The game is traditionally played by writing the words on paper and folding the paper to hide the previous words before passing it to the next player.  You can see how this led fairly directly to Madlibs, which were introduced as a paper-and-pencil game in 1958 by Roger Price and "Honeymooners" script writer Leonard Stern. (In his little memoir, Leonard insists that the two originated the Madlibs concept, but of course in 1958 there was no Wikipedia to describe the game of Consequences for them.)

By 1925 at least, a group of artists (both visual and literary) of the Dada and Surrealist movements were using the Consequences technique, which came be known as le cadavre exquis (from one of the early playings of the game in Paris).  According to Andre Breton, "we would turn to games; written games at first, contrived so that elements of language attacked each other in the most paradoxical manner possible, and so that human communication, misled from the start, was thrown into the mood most amenable to adventure." 
From this came lines like, "The completely black light lays down day and night the powerless suspension to do any good."

The jump from paradoxical juxtapositions of words to those of drawings, especially body parts, is easy to make, and I personally learned the Exquisite Corpse game as a drawing game, with each section of the body hidden by folding as the paper passes around.   Here are some of the Surrealists' results.

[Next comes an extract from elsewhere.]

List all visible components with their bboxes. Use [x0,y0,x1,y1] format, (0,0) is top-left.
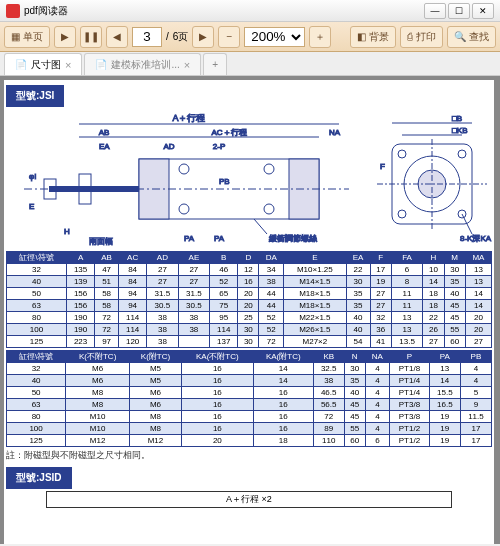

It's fun to think that "my" version of Exquisite Corpse actually began as a poetry game played by the likes of Tristan Tzara, from whom comes the poem below.  In the meantime, I'm wondering how a "blind" version of the Progressive Poem would work, one in which we the adventuring authors could NOT see and follow the development of the poem as it travels from "house" to "house." 

To Make a Dadaist Poem

Take a newspaper.
Take some scissors.
Choose from this paper an article the length you want to make your poem.
Cut out the article.
Next carefully cut out each of the words that make up this article and put them all in a bag.
Shake gently.
Next take out each cutting one after the other.
Copy conscientiously in the order in which they left the bag.
The poem will resemble you.
And there you are--an infinitely original author of charming sensibility,
even though unappreciated by the vulgar herd.
Tristan Tzara
 
Enjoy some more infinitely original and charming sensibility today at Read, Write, Howl with Robyn!

6 comments:

Robyn Hood Black said...

Oh, I love this post and all these musings. And I'm reminded, too, of the Japanese renga poems that could go on for hundreds of verses - or even a thousand! - centuries ago.

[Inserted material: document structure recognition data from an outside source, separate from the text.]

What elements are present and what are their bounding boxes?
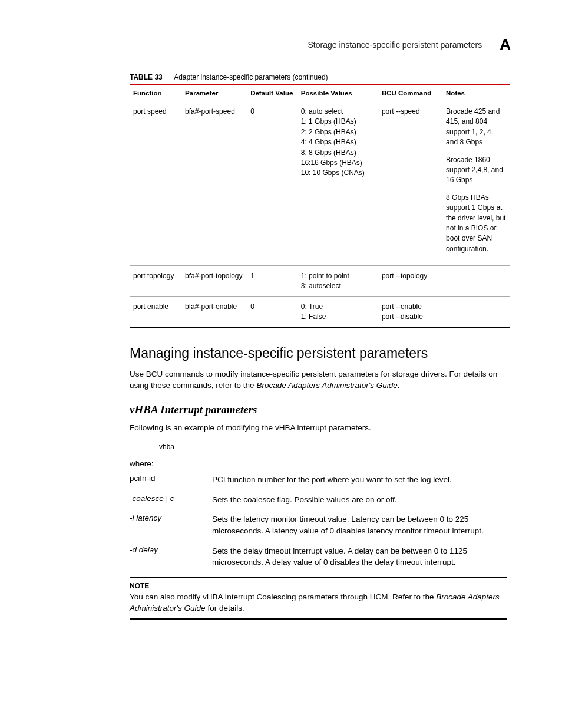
cell-notes [442, 266, 510, 297]
cell-bcu: port --enableport --disable [378, 296, 442, 327]
note-box: NOTE You can also modify vHBA Interrupt … [130, 577, 507, 620]
col-header-bcu: BCU Command [378, 85, 442, 101]
cell-default: 1 [247, 266, 297, 297]
cell-parameter: bfa#-port-enable [181, 296, 247, 327]
running-header-title: Storage instance-specific persistent par… [308, 40, 482, 50]
table-row: port topology bfa#-port-topology 1 1: po… [130, 266, 510, 297]
section-heading: Managing instance-specific persistent pa… [130, 345, 512, 361]
definition-term: -l latency [130, 513, 212, 536]
definition-term: -d delay [130, 545, 212, 568]
cell-function: port topology [130, 266, 181, 297]
cell-bcu: port --topology [378, 266, 442, 297]
guide-title: Brocade Adapters Administrator's Guide [256, 381, 397, 390]
col-header-default: Default Value [247, 85, 297, 101]
definition-row: -d delay Sets the delay timeout interrup… [130, 545, 507, 568]
col-header-possible: Possible Values [297, 85, 378, 101]
code-example: vhba [159, 443, 512, 451]
definition-row: -coalesce | c Sets the coalesce flag. Po… [130, 494, 507, 506]
definition-row: -l latency Sets the latency monitor time… [130, 513, 507, 536]
cell-default: 0 [247, 101, 297, 266]
cell-function: port enable [130, 296, 181, 327]
where-label: where: [130, 459, 512, 468]
cell-possible: 0: True1: False [297, 296, 378, 327]
cell-possible: 1: point to point3: autoselect [297, 266, 378, 297]
col-header-function: Function [130, 85, 181, 101]
definition-row: pcifn-id PCI function number for the por… [130, 474, 507, 486]
cell-default: 0 [247, 296, 297, 327]
col-header-notes: Notes [442, 85, 510, 101]
definition-description: PCI function number for the port where y… [212, 474, 507, 486]
cell-possible: 0: auto select1: 1 Gbps (HBAs)2: 2 Gbps … [297, 101, 378, 266]
definition-term: pcifn-id [130, 474, 212, 486]
text: for details. [206, 604, 244, 612]
intro-paragraph: Use BCU commands to modify instance-spec… [130, 368, 507, 391]
cell-bcu: port --speed [378, 101, 442, 266]
cell-notes: Brocade 425 and 415, and 804 support 1, … [442, 101, 510, 266]
definition-description: Sets the latency monitor timeout value. … [212, 513, 507, 536]
running-header: Storage instance-specific persistent par… [130, 35, 512, 54]
table-row: port enable bfa#-port-enable 0 0: True1:… [130, 296, 510, 327]
cell-parameter: bfa#-port-speed [181, 101, 247, 266]
note-label: NOTE [130, 582, 507, 590]
text: . [398, 381, 400, 390]
table-header-row: Function Parameter Default Value Possibl… [130, 85, 510, 101]
definition-term: -coalesce | c [130, 494, 212, 506]
cell-notes [442, 296, 510, 327]
definition-description: Sets the coalesce flag. Possible values … [212, 494, 507, 506]
col-header-parameter: Parameter [181, 85, 247, 101]
subsection-heading: vHBA Interrupt parameters [130, 403, 512, 416]
table-caption-text: Adapter instance-specific parameters (co… [174, 73, 328, 81]
example-intro: Following is an example of modifying the… [130, 422, 507, 434]
definition-list: pcifn-id PCI function number for the por… [130, 474, 507, 568]
page: Storage instance-specific persistent par… [0, 0, 562, 728]
table-caption-label: TABLE 33 [130, 73, 163, 81]
text: You can also modify vHBA Interrupt Coale… [130, 592, 436, 601]
table-caption: TABLE 33 Adapter instance-specific param… [130, 73, 512, 81]
note-body: You can also modify vHBA Interrupt Coale… [130, 591, 507, 614]
parameters-table: Function Parameter Default Value Possibl… [130, 84, 510, 328]
running-header-section-letter: A [500, 35, 511, 54]
cell-function: port speed [130, 101, 181, 266]
definition-description: Sets the delay timeout interrupt value. … [212, 545, 507, 568]
table-row: port speed bfa#-port-speed 0 0: auto sel… [130, 101, 510, 266]
cell-parameter: bfa#-port-topology [181, 266, 247, 297]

Myra Garces-Bacsal from GatheringBooks said...

I love the entire dadaism period simply because I have an affinity for all things strange and surreal. This post is highly informative, Heidi, and quite fascinating too with all those tidbits and facts. It sounds like a wondrous time to be in.

david elzey said...

i discovered tzara back in college, and felt i'd found a home.

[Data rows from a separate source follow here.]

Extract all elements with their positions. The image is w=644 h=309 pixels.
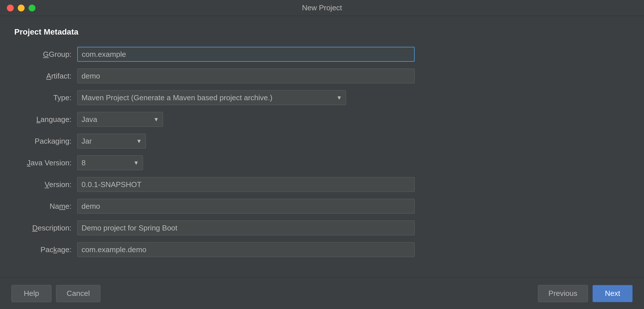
java-version-row: Java Version: 8 11 17 ▼	[14, 155, 630, 170]
window-title: New Project	[302, 3, 342, 12]
packaging-label: Packaging:	[14, 137, 77, 146]
java-version-select[interactable]: 8 11 17	[77, 155, 143, 170]
group-label: GGroup:	[14, 50, 77, 59]
bottom-right-buttons: Previous Next	[538, 285, 633, 302]
packaging-select-wrapper: Jar War ▼	[77, 134, 146, 149]
next-button[interactable]: Next	[593, 285, 633, 302]
version-input[interactable]	[77, 177, 415, 192]
close-button[interactable]	[7, 5, 14, 11]
title-bar: New Project	[0, 0, 644, 16]
packaging-row: Packaging: Jar War ▼	[14, 134, 630, 149]
bottom-left-buttons: Help Cancel	[11, 285, 100, 302]
language-label: Language:	[14, 115, 77, 124]
description-row: Description:	[14, 220, 630, 235]
cancel-button[interactable]: Cancel	[56, 285, 100, 302]
type-row: Type: Maven Project (Generate a Maven ba…	[14, 90, 630, 105]
packaging-select[interactable]: Jar War	[77, 134, 146, 149]
version-label: Version:	[14, 180, 77, 189]
package-input[interactable]	[77, 242, 415, 257]
artifact-row: Artifact:	[14, 69, 630, 83]
java-version-label: Java Version:	[14, 158, 77, 167]
language-row: Language: Java Kotlin Groovy ▼	[14, 112, 630, 127]
minimize-button[interactable]	[18, 5, 25, 11]
dialog-body: Project Metadata GGroup: Artifact: Type:…	[0, 16, 644, 275]
group-input[interactable]	[77, 47, 415, 62]
type-select-wrapper: Maven Project (Generate a Maven based pr…	[77, 90, 346, 105]
package-row: Package:	[14, 242, 630, 257]
previous-button[interactable]: Previous	[538, 285, 588, 302]
description-input[interactable]	[77, 220, 415, 235]
maximize-button[interactable]	[29, 5, 35, 11]
type-select[interactable]: Maven Project (Generate a Maven based pr…	[77, 90, 346, 105]
name-label: Name:	[14, 202, 77, 211]
language-select[interactable]: Java Kotlin Groovy	[77, 112, 163, 127]
artifact-label: Artifact:	[14, 72, 77, 81]
name-input[interactable]	[77, 199, 415, 214]
language-select-wrapper: Java Kotlin Groovy ▼	[77, 112, 163, 127]
artifact-input[interactable]	[77, 69, 415, 83]
description-label: Description:	[14, 224, 77, 232]
java-version-select-wrapper: 8 11 17 ▼	[77, 155, 143, 170]
help-button[interactable]: Help	[11, 285, 51, 302]
package-label: Package:	[14, 245, 77, 254]
bottom-bar: Help Cancel Previous Next	[0, 278, 644, 309]
name-row: Name:	[14, 199, 630, 214]
window-controls	[7, 5, 35, 11]
section-title: Project Metadata	[14, 27, 630, 37]
type-label: Type:	[14, 93, 77, 102]
group-row: GGroup:	[14, 47, 630, 62]
version-row: Version:	[14, 177, 630, 192]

"The poem will resemble you."

indeed. how could it not?

Author Amok said...

Hi, Heidi. What an informative post! I'm with Robyn -- I thought of the renga form. One story I heard about that version of progressive poetry, the guest of honor always wrote the opening poem (a form of haiku).

I didn't know that the Dadaists played at this, but it makes complete sense. Or nonsense.

Irene Latham said...

Heidi, thank you so much for this historical information! I participated in a Speed Writing workshop once where we did this verbally -- and I believe the presenter added in some other plotty kind of prompts. It's every bit as much fun as Mad Libs. And I am loving the splash of wine Mary Lee brought to our poem! Who knows how sloshy (sloshed) it will be by the time it reaches you?? :)

Mary Lee said...

Thank you for the history lesson!

I'm going to try some newspaper blackout poems again this year...maybe I'll try cutting some words out and making a "shake and bake" poem, too!